Per magia l’uso che l’individuo crede di poter fare dei rapporti di partecipazione in vista di
modificare la realtà. Ogni magia presuppone una partecipazione, ma non è vero il reciproco.
E’ importante distinguere la partecipazione e la magia dall’animismo infantile, cioè dalla
tendenza che ha il fanciullo a prestare vita e coscienza a gli essere inanimati. I gruppi dei
fenomeni si toccano, cosi’ i fanciulli quando credono che il sole li segua, in questo caso fanno
dell’animismo, quando credono di far camminare il sole, ci troviamo di far fronte a un
fenomeno di partecipazione e di magia. E’ quando i sentimenti di partecipazioni si
attualizzano sotto l’influenza della differenziazione dell’io e del mondo esteriore, che l’Io si
attribuisce poteri magici e, di conseguenza, gli esseri vengono dotati di coscienza e di vita.

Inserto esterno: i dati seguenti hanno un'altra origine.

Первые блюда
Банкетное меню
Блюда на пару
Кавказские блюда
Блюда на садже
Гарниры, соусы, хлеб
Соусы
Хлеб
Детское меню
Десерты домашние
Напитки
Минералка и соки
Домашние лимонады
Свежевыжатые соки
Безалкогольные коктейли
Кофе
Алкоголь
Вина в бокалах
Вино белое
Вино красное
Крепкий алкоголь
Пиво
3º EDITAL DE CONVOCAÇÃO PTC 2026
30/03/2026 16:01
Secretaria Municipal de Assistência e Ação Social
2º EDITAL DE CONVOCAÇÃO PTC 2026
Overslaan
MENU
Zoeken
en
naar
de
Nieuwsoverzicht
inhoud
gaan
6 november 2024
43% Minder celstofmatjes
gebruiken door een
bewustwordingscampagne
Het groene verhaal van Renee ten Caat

Possiamo classificare le partecipazioni e le pratiche magiche dal punto di vista della
struttura delle relazioni in quattro categorie:
1)Magia per partecipazione dei gesti e delle cose
Il fanciullo compie un gesto o esegue mentalmente un’operazione (contare ecc) e crede che
questi gesti o queste operazioni esercitino per partecipazione un’influenza, su questo o
quell’avvenimento desiderato o temuto.
2)Magia per partecipazione del pensiero e delle cose
Il fanciullo ha l’impressione che un pensiero, o una parola, o uno sguardo ecc..modificherà la
realtà. Oppure materializzerà una qualità psicologica, ad esempio la pigrizia, una forza capace
di agire di sé.
3)Magia per partecipazione di sostanze
Due o più corpi sono considerati come agenti gli uni sugli altri, capaci di attirarsi e
respingersi ecc, per semplice partecipazione (es. sassi-fiori).

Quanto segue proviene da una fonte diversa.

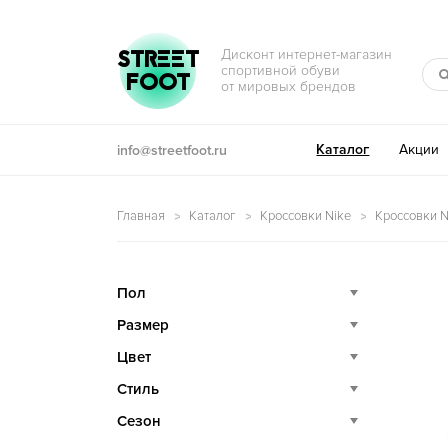
Перейти к навигации
Перейти к содержимому
STREET
Дисконт интернет-магазин
спортивной обуви
FOOT
от мировых брендов
Каталог
Акции
info@streetfoot.ru
Главная
Каталог
Кроссовки Nike
Кроссовки Ni
Пол
Размер
Цвет
Стиль
Сезон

4)Magia per partecipazione di intenzioni
I corpi sono considerati come viventi e dotati di intenzione. E’ una forma di animismo. La
partecipazione in questo caso consiste nel credere che la volontà di un corpo agisca su quello
degli altri, e la magia consiste nell’utilizzare questa partecipazione. La forma più comune è la
magia per comando: ordinare alle nubi, al sole ecc di seguirci o di andarsene. In questi due
ultimi casi, si osserva a volte una tendenza al simbolismo.

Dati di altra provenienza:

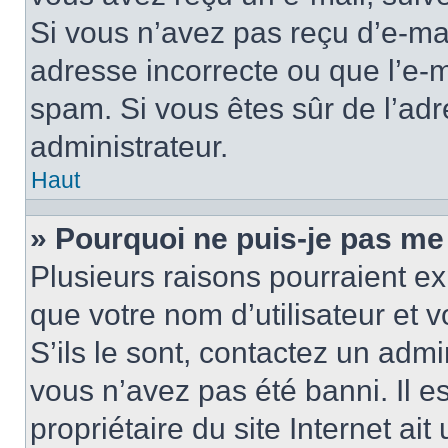
Si vous n’avez pas reçu d’e-mai
adresse incorrecte ou que l’e-mail
spam. Si vous êtes sûr de l’adr
administrateur.
Haut
» Pourquoi ne puis-je pas me
Plusieurs raisons pourraient ex
que votre nom d’utilisateur et 
S’ils le sont, contactez un admi
vous n’avez pas été banni. Il e
propriétaire du site Internet ai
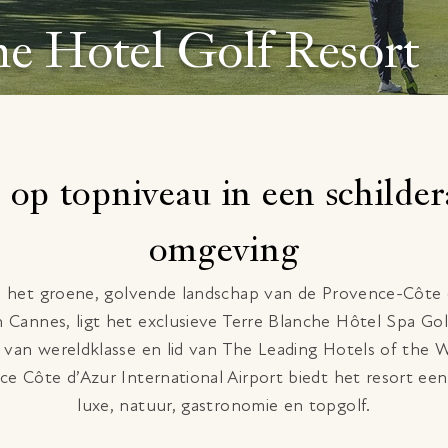
he Hotel Golf Resort
 op topniveau in een schilder
omgeving
 het groene, golvende landschap van de Provence-Côte 
 Cannes, ligt het exclusieve Terre Blanche Hôtel Spa Gol
t van wereldklasse en lid van The Leading Hotels of the 
e Côte d’Azur International Airport biedt het resort ee
luxe, natuur, gastronomie en topgolf.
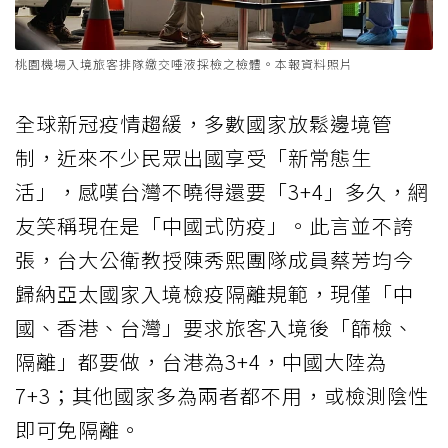
桃園機場入境旅客排隊繳交唾液採檢之檢體。本報資料照片
全球新冠疫情趨緩，多數國家放鬆邊境管
制，近來不少民眾出國享受「新常態生
活」，感嘆台灣不曉得還要「3+4」多久，網
友笑稱現在是「中國式防疫」。此言並不誇
張，台大公衛教授陳秀熙團隊成員蔡芳均今
歸納亞太國家入境檢疫隔離規範，現僅「中
國、香港、台灣」要求旅客入境後「篩檢、
隔離」都要做，台港為3+4，中國大陸為
7+3；其他國家多為兩者都不用，或檢測陰性
即可免隔離。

*Le origini della partecipazione e della magia infantile
La partecipazione e la magia sembrano avere nel fanciullo una duplice origine. Esse si
spiegano, da una parte, grazie a un fenomeno di origine individuale, che è il realismo, cioè la
confusione fra pensiero e cose o fra io e mondo esterno, e dall’altra grazie a un fenomeno di
ordine sociale, che è la trasposizione sul mondo fisico delle attitudini che provocano nel
fanciullo i rapporti con le persone che lo circondano. Che cosa ci impedisce di credere nella
realizzazione automatica dei nostri desideri? Il fatto che li sappiamo soggettivi, il fatto che li
distinguiamo dagli altri e dalle realtà che il mondo ci costringe a riconoscere. Se il bimbo
narcisista crede nell’onnipotenza del suo pensiero, ciò accade evidentemente perché egli non
distingue il suo pensiero da quello degli altri, né il suo io dal mondo esterno. Egli non ha
dunque coscienza del proprio io. C’è un secondo fattore essenziale che spiega la partecipazione
e la magia. E l’azione dell’ambiente sociale, dei genitori. I suoi desideri e i suoi bisogni più
fondamentali si affidano necessariamente a una risposta della madre o dell’ambiente
immediato. I sentimenti di partecipazione si trovano evidentemente rafforzati da questa
risposta incessante dell’ambiente, e a poco a poco danno al bimbo l’abitudine del comando, da
qui le abitudine magiche del comando alle cose. Nel suo modo di ragionare, il fanciullo non
pensa che a se stesso, ignorando più o meno i punti di vista degli altri, ma anche nella logica il
fanciullo riconduce tutto al proprio punto di vista, perché crede che tutto il mondo pensa come
lui. Abbiamo dunque due egocentrismi: logico e ontologico.
Egocentrismo ontologico ci dà la chiave della realtà e della causalità nel fanciullo, la
precausalità e il finalismo nascono infatti direttamente da questo egocentrismo, poiché
consistono nel confondere i rapporti causali e fisici con i rapporti di origine psicologica, come se
l’universo avesse per per centro l’uomo. L’animismo e l’artificialismo sono le giustificazioni di
questi rapporti primitivi.
Egocentrismo logico ci dà la chiave del giudizio e del ragionamento (pensiero preoperatorio).